Les investisseurs dans les fonds ESG européens pourraient connaître un réveil brutal, car les nouvelles directives de l’Autorité européenne des marchés financiers (AEMF) menacent de bouleverser le secteur, selon Morningstar.
D’après un rapport de Morningstar Sustainalytics, un nombre vertigineux de fonds pourraient être contraints de changer de nom ou de se défaire de milliards de participations pour se conformer aux nouveaux critères d’exclusion de l’AEMF.
Les nouvelles règles interdisent aux fonds utilisant des termes liés à l’ESG ou à la durabilité dans leur nom d’investir dans des entreprises tirant des revenus substantiels de combustibles fossiles. Ces exclusions PAB (Paris-aligned benchmark) sont particulièrement strictes et excluent les investissements dans les géants de l’énergie tels que TotalEnergies et Shell.
Rebranding à grande échelle en vue
Dans le rapport de recherche de 20 pages intitulé EU Guidelines on ESG Funds’ Names : A Great Reshuffle Ahead, Morningstar Sustainalytics a identifié environ 4300 fonds européens comportant des termes liés à l’ESG ou à la durabilité dans leur nom qui seront concernés par les nouvelles directives. Parmi les 2500 fonds dont les données d’actionnariat sont disponibles, 1600 fonds (soit environ les deux tiers) détiennent au moins une action susceptible d’enfreindre les règles d’exclusion PAB ou CTB (Climate Transition Benchmark).
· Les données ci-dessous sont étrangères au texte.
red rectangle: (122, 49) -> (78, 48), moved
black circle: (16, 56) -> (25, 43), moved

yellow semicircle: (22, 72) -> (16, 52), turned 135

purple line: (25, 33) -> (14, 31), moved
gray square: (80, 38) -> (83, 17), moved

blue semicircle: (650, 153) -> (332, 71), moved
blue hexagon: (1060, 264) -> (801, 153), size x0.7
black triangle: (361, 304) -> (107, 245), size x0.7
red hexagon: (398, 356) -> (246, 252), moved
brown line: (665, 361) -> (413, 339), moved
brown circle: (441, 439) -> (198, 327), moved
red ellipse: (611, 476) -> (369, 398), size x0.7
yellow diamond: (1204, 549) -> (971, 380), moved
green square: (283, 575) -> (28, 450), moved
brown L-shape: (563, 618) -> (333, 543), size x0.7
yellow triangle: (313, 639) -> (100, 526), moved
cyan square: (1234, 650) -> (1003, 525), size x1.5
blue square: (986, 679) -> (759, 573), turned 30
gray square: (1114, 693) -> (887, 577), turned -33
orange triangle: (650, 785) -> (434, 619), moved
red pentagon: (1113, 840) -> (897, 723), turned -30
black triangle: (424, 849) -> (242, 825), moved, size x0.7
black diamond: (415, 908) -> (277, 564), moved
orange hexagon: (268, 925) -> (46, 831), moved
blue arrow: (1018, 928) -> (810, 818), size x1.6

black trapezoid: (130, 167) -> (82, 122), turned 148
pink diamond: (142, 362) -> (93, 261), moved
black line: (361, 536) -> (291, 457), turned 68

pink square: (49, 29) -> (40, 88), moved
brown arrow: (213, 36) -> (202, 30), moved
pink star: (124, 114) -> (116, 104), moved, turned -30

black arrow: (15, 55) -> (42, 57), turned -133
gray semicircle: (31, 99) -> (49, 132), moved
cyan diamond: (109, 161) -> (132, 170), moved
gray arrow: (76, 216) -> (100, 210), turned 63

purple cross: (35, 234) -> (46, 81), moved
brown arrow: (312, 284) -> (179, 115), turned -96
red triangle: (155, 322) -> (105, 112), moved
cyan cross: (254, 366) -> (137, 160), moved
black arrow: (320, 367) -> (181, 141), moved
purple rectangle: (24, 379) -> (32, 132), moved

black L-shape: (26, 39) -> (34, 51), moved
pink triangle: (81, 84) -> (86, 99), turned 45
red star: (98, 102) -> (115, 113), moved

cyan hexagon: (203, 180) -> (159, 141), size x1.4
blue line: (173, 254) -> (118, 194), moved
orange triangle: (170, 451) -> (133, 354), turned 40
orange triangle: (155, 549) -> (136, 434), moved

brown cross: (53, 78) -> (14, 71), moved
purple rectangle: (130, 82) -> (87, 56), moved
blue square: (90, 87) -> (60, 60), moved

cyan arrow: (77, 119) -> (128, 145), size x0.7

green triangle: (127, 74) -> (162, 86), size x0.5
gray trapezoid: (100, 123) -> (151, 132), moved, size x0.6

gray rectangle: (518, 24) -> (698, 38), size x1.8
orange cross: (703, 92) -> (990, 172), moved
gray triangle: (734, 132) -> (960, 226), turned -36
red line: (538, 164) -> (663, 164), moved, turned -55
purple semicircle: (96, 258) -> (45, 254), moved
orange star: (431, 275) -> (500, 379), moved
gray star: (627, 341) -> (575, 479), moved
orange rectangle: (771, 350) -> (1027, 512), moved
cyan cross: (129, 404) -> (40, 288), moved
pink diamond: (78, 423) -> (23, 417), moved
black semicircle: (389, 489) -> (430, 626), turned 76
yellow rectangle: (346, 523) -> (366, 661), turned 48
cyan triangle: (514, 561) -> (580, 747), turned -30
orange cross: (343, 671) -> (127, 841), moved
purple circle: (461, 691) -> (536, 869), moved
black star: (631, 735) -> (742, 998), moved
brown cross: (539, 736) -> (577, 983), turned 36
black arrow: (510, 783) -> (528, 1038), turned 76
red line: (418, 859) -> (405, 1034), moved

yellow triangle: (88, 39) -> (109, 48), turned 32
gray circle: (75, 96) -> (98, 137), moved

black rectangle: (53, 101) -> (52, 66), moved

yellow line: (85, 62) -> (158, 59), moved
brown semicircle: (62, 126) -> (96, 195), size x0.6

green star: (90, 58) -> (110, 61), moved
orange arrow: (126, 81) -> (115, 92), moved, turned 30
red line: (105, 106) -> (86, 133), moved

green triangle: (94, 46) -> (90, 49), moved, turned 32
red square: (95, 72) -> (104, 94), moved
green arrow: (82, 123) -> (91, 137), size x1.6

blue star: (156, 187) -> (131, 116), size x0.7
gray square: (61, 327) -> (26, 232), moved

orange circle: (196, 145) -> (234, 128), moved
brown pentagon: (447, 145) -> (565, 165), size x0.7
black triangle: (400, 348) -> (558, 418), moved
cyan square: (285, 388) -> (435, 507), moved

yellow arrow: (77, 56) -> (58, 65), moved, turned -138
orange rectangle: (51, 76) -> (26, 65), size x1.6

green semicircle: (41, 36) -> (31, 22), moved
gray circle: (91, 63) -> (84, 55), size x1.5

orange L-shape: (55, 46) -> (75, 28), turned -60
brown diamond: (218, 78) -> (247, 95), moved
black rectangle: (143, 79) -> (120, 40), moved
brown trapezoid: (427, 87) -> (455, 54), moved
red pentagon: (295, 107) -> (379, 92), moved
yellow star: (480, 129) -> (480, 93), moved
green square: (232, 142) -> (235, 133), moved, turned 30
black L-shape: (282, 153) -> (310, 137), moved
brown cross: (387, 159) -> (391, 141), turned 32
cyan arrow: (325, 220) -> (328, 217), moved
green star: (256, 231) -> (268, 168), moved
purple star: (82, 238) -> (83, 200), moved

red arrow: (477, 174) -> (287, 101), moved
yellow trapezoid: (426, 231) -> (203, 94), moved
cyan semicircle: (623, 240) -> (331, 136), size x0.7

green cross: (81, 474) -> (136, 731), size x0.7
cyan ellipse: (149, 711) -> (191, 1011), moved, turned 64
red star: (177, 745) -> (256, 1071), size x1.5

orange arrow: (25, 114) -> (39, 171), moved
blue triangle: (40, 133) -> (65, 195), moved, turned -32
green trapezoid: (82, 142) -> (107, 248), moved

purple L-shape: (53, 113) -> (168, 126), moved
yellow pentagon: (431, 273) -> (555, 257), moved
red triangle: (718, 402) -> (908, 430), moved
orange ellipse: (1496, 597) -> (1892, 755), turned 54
Pour se conformer à ces règles, ces fonds sont confrontés à deux choix difficiles : céder les actions concernées ou supprimer les termes liés à l’ESG dans leur nom. Si les 1600 fonds choisissent de conserver leur nom, cela pourrait entraîner des désinvestissements d’une valeur de 40 milliards de dollars, touchant particulièrement les secteurs de l’énergie, de l’industrie et des matériaux de base.
Les actions les plus couramment détenues susceptibles de contrevenir aux règles d’exclusion PAB/CTB sont TotalEnergies, Tencent Holdings et Shell. Parmi les autres grands noms de la liste figurent ExxonMobil, Chevron et BP.
En termes de valeur de marché, les pays les plus touchés seraient les États-Unis, la France et la Chine, tandis qu’en termes de nombre d’entreprises concernées, les les plus impactés seraient la Chine, les États-Unis et l’Inde.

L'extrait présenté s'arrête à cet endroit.